Grilled Pepper Seashell Macaroni with Chicken Wings
- Serves: 2
- Complexity: medium
- 12 Chicken Wings
- 1 Qt Water
- 2 t Salt
- 1 Cup Maple Syrup
- 3 oz. Pepper Jelly
- 3 oz. Sweet Baby Ray's BBQ Sauce
- 1 Cup Seashell Macaroni
- 2 (of each) Garden-fresh Ancho, Green Pablano and Orange Peppers
- 1 Green Onion
Mix water, salt and Maple syrup in a plastic container. Add chicken wings and refrigerate overnight.
Preheat grill on high. Place fresh peppers on the grill, turning as needed until charred on all sides. Remove peppers from grill and place on covered plate in refrigerator until cool.

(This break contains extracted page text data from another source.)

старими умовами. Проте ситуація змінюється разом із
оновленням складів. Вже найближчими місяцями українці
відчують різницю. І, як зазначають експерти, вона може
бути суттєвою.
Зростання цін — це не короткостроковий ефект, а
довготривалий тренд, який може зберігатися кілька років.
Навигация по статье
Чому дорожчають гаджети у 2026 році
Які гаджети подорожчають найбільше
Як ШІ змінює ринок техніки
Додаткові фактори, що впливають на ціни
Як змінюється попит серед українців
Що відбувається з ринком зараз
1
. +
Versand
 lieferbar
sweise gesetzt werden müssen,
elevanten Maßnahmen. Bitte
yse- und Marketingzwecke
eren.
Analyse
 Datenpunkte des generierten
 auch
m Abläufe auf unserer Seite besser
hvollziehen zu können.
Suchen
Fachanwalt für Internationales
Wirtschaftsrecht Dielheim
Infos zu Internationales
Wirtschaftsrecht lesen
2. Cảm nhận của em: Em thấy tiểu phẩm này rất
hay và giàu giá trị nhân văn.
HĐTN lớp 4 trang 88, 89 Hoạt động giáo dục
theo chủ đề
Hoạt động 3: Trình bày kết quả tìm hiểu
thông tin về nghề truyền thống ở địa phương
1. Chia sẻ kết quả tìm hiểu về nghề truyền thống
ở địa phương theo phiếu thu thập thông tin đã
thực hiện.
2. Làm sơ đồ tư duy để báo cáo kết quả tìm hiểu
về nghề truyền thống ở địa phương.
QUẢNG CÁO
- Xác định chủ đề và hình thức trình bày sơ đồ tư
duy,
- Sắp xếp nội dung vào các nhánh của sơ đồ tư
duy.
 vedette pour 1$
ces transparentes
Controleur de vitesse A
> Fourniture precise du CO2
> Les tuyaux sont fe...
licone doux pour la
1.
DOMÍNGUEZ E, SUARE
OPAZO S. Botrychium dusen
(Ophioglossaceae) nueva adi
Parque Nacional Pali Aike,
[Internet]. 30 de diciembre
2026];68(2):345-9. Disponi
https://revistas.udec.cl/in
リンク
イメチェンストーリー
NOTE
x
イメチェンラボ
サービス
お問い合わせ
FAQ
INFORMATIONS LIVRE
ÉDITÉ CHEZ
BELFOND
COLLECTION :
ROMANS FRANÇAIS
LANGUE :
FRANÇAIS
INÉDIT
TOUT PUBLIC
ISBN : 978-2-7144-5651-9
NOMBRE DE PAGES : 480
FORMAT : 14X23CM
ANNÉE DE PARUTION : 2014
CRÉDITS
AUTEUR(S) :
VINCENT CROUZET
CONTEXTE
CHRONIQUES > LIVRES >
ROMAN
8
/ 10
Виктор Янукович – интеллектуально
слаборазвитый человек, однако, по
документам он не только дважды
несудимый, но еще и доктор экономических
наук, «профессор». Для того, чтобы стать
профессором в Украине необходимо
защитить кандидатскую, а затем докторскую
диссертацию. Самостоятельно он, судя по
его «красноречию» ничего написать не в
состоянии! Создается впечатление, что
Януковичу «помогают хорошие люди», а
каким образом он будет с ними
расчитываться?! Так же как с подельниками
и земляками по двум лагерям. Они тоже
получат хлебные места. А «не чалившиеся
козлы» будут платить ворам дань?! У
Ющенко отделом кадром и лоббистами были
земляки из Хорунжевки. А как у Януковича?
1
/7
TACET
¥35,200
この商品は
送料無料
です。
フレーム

After peppers have cooled, peel off the skin and dice. Mix with the Sea Shell Macaroni Salad and set aside.
Slice green onions and add to the macaroni salad. Gently toss to incorporate.
Place chicken wings and liquid into a pot on the stove and bring to a simmer for 20 minutes.
Preheat grill on medium heat. Mix BBQ sauce and pepper jelly in a bowl. Place wings on grill and baste with BBQ mixture for 6 – 8 minutes each side and repeat process until wings are caramelized and tender.